(Stored data entries)
※ ※ ※

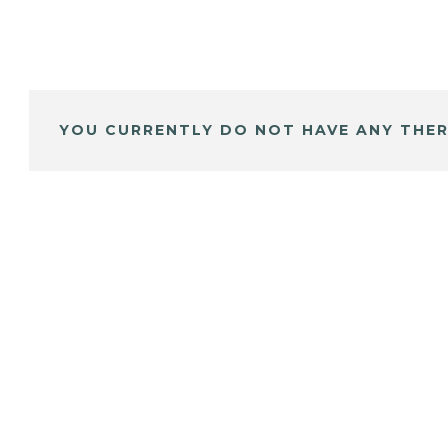
YOU CURRENTLY DO NOT HAVE ANY THER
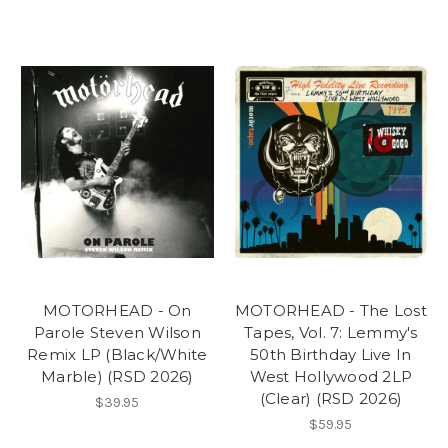
MOTORHEAD - On
MOTORHEAD - The Lost
Parole Steven Wilson
Tapes, Vol. 7: Lemmy's
Remix LP (Black/White
50th Birthday Live In
Marble) (RSD 2026)
West Hollywood 2LP
(Clear) (RSD 2026)
$39.95
$59.95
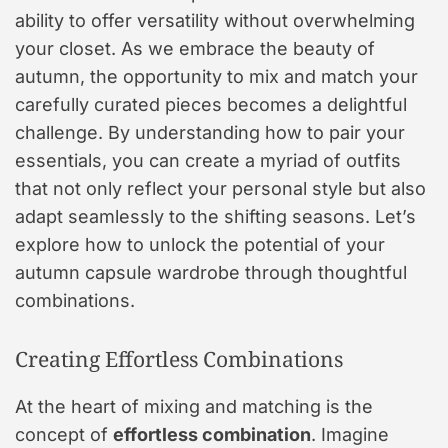
ability to offer versatility without overwhelming
your closet. As we embrace the beauty of
autumn, the opportunity to mix and match your
carefully curated pieces becomes a delightful
challenge. By understanding how to pair your
essentials, you can create a myriad of outfits
that not only reflect your personal style but also
adapt seamlessly to the shifting seasons. Let’s
explore how to unlock the potential of your
autumn capsule wardrobe through thoughtful
combinations.
Creating Effortless Combinations
At the heart of mixing and matching is the
concept of
effortless combination
. Imagine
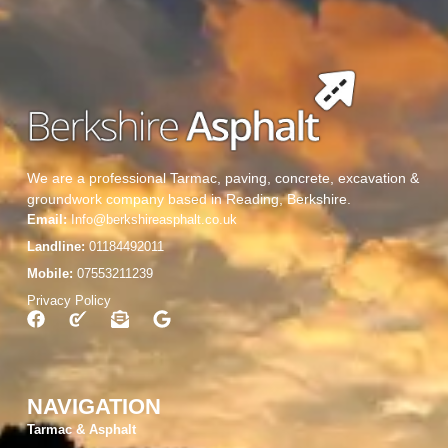
We are a professional Tarmac, paving, concrete, excavation &
groundwork company based in Reading, Berkshire.
Email:
Info@berkshireasphalt.co.uk
Landline:
01184492011
Mobile:
07553211239
Privacy Policy
NAVIGATION
Tarmac & Asphalt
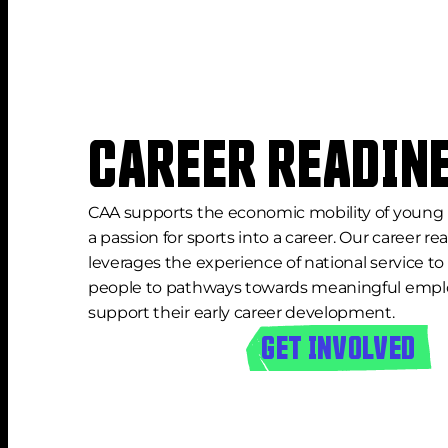
CAREER READIN
CAA supports the economic mobility of young 
a passion for sports into a career. Our career r
leverages the experience of national service t
people to pathways towards meaningful empl
support their early career development.
GET INVOLVED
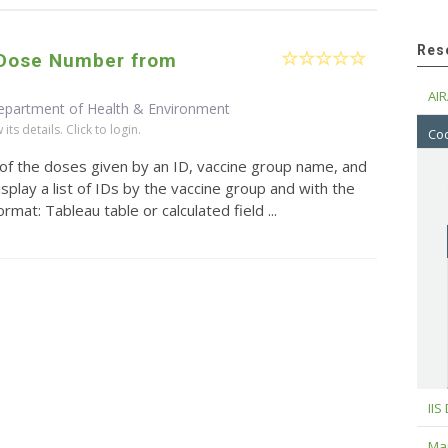
Res
/Dose Number from
AIR
epartment of Health & Environment
ts details. Click to login.
Cod
 of the doses given by an ID, vaccine group name, and
splay a list of IDs by the vaccine group and with the
mat: Tableau table or calculated field ...
IIS
Maj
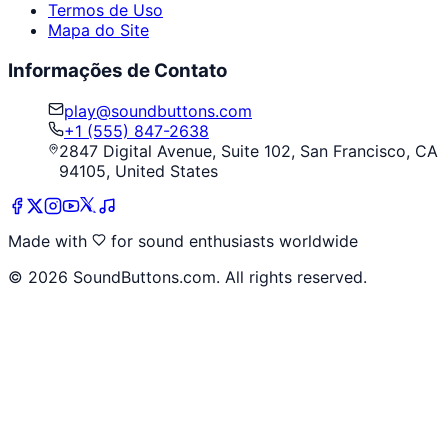
Termos de Uso
Mapa do Site
Informações de Contato
play@soundbuttons.com
+1 (555) 847-2638
2847 Digital Avenue, Suite 102, San Francisco, CA
94105, United States
Made with
for sound enthusiasts worldwide
©
2026
SoundButtons.com. All rights reserved.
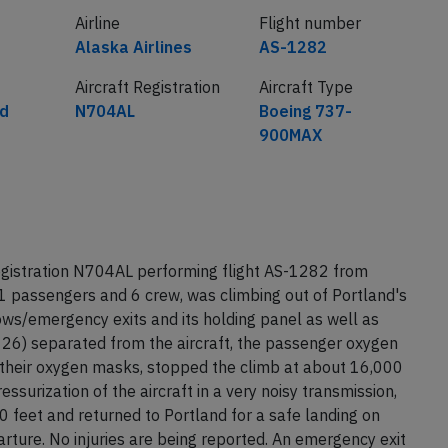
Airline
Flight number
Alaska Airlines
AS-1282
Aircraft Registration
Aircraft Type
ed
N704AL
Boeing 737-
900MAX
egistration N704AL performing flight AS-1282 from
1 passengers and 6 crew, was climbing out of Portland's
ws/emergency exits and its holding panel as well as
 26) separated from the aircraft, the passenger oxygen
their oxygen masks, stopped the climb at about 16,000
surization of the aircraft in a very noisy transmission,
 feet and returned to Portland for a safe landing on
ture. No injuries are being reported. An emergency exit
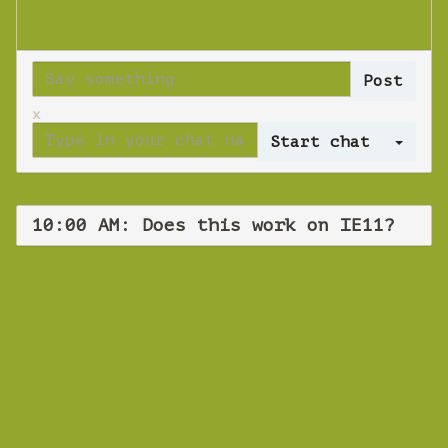
x
Log 
10:00 AM: Does this work on IE11?
WEBINAR
Does this work
on IE11?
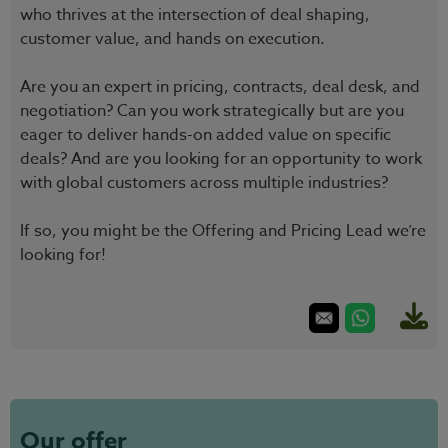
who thrives at the intersection of deal shaping,
customer value, and hands on execution.
Are you an expert in pricing, contracts, deal desk, and
negotiation? Can you work strategically but are you
eager to deliver hands-on added value on specific
deals? And are you looking for an opportunity to work
with global customers across multiple industries?
If so, you might be the Offering and Pricing Lead we’re
looking for!
Our offer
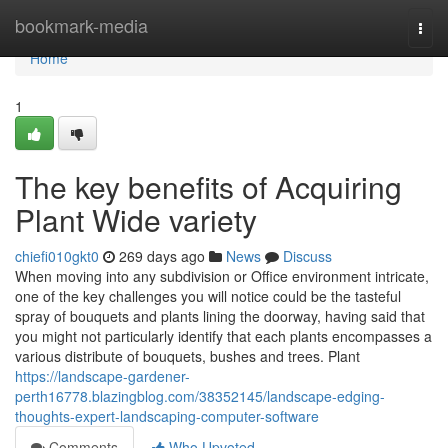
Home
bookmark-media
Togg
navi
Home
1
The key benefits of Acquiring
Plant Wide variety
chiefi010gkt0
269 days ago
News
Discuss
When moving into any subdivision or Office environment intricate,
one of the key challenges you will notice could be the tasteful
spray of bouquets and plants lining the doorway, having said that
you might not particularly identify that each plants encompasses a
various distribute of bouquets, bushes and trees. Plant
https://landscape-gardener-
perth16778.blazingblog.com/38352145/landscape-edging-
thoughts-expert-landscaping-computer-software
Comments
Who Upvoted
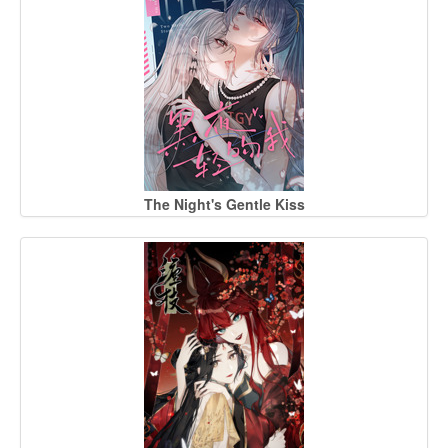
The Night's Gentle Kiss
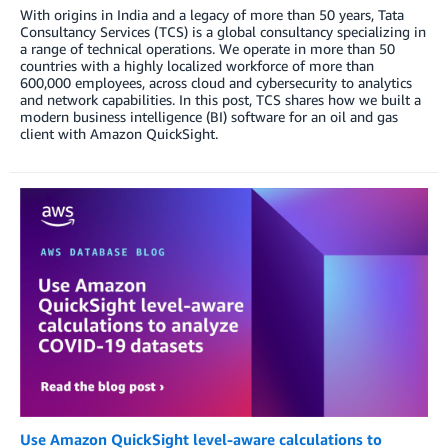
With origins in India and a legacy of more than 50 years, Tata
Consultancy Services (TCS) is a global consultancy specializing in
a range of technical operations. We operate in more than 50
countries with a highly localized workforce of more than
600,000 employees, across cloud and cybersecurity to analytics
and network capabilities. In this post, TCS shares how we built a
modern business intelligence (BI) software for an oil and gas
client with Amazon QuickSight.
Use Amazon QuickSight level-aware calculations to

※ ※ ※

# Exercise objective
Output the records exactly, pictures excluded.

# Exercise solution
YOU CURRENTLY DO NOT HAVE ANY THER
MOTORHEAD - On
MOTORHEAD - The Lost
Parole Steven Wilson
Tapes, Vol. 7: Lemmy's
Remix LP (Black/White
50th Birthday Live In
Marble) (RSD 2026)
West Hollywood 2LP
(Clear) (RSD 2026)
$39.95
$59.95
ability to offer versatility without overwhelming
your closet. As we embrace the beauty of
autumn, the opportunity to mix and match your
carefully curated pieces becomes a delightful
challenge. By understanding how to pair your
essentials, you can create a myriad of outfits
that not only reflect your personal style but also
adapt seamlessly to the shifting seasons. Let’s
explore how to unlock the potential of your
autumn capsule wardrobe through thoughtful
combinations.
Creating Effortless Combinations
At the heart of mixing and matching is the
concept of
effortless combination
. Imagine
We are a professional Tarmac, paving, concrete, excavation &
groundwork company based in Reading, Berkshire.
Email:
Info@berkshireasphalt.co.uk
Landline:
01184492011
Mobile:
07553211239
Privacy Policy
NAVIGATION
Tarmac & Asphalt
CAREER READIN
CAA supports the economic mobility of young 
a passion for sports into a career. Our career r
leverages the experience of national service t
people to pathways towards meaningful empl
support their early career development.
GET INVOLVED
Res
/Dose Number from
AIR
epartment of Health & Environment
ts details. Click to login.
Cod
 of the doses given by an ID, vaccine group name, and
splay a list of IDs by the vaccine group and with the
mat: Tableau table or calculated field ...
IIS
Maj
Termos de Uso
Mapa do Site
Informações de Contato
play@soundbuttons.com
+1 (555) 847-2638
2847 Digital Avenue, Suite 102, San Francisco, CA
94105, United States
Made with
for sound enthusiasts worldwide
©
2026
SoundButtons.com. All rights reserved.
Airline
Flight number
Alaska Airlines
AS-1282
Aircraft Registration
Aircraft Type
ed
N704AL
Boeing 737-
900MAX
egistration N704AL performing flight AS-1282 from
1 passengers and 6 crew, was climbing out of Portland's
ws/emergency exits and its holding panel as well as
 26) separated from the aircraft, the passenger oxygen
their oxygen masks, stopped the climb at about 16,000
surization of the aircraft in a very noisy transmission,
 feet and returned to Portland for a safe landing on
ture. No injuries are being reported. An emergency exit
x
Log 
10:00 AM: Does this work on IE11?
WEBINAR
Does this work
on IE11?
who thrives at the intersection of deal shaping,
customer value, and hands on execution.
Are you an expert in pricing, contracts, deal desk, and
negotiation? Can you work strategically but are you
eager to deliver hands-on added value on specific
deals? And are you looking for an opportunity to work
with global customers across multiple industries?
If so, you might be the Offering and Pricing Lead we’re
looking for!
Our offer
Home
bookmark-media
Togg
navi
Home
1
The key benefits of Acquiring
Plant Wide variety
chiefi010gkt0
269 days ago
News
Discuss
When moving into any subdivision or Office environment intricate,
one of the key challenges you will notice could be the tasteful
spray of bouquets and plants lining the doorway, having said that
you might not particularly identify that each plants encompasses a
various distribute of bouquets, bushes and trees. Plant
https://landscape-gardener-
perth16778.blazingblog.com/38352145/landscape-edging-
thoughts-expert-landscaping-computer-software
Comments
Who Upvoted
The Night's Gentle Kiss
With origins in India and a legacy of more than 50 years, Tata
Consultancy Services (TCS) is a global consultancy specializing in
a range of technical operations. We operate in more than 50
countries with a highly localized workforce of more than
600,000 employees, across cloud and cybersecurity to analytics
and network capabilities. In this post, TCS shares how we built a
modern business intelligence (BI) software for an oil and gas
client with Amazon QuickSight.
Use Amazon QuickSight level-aware calculations to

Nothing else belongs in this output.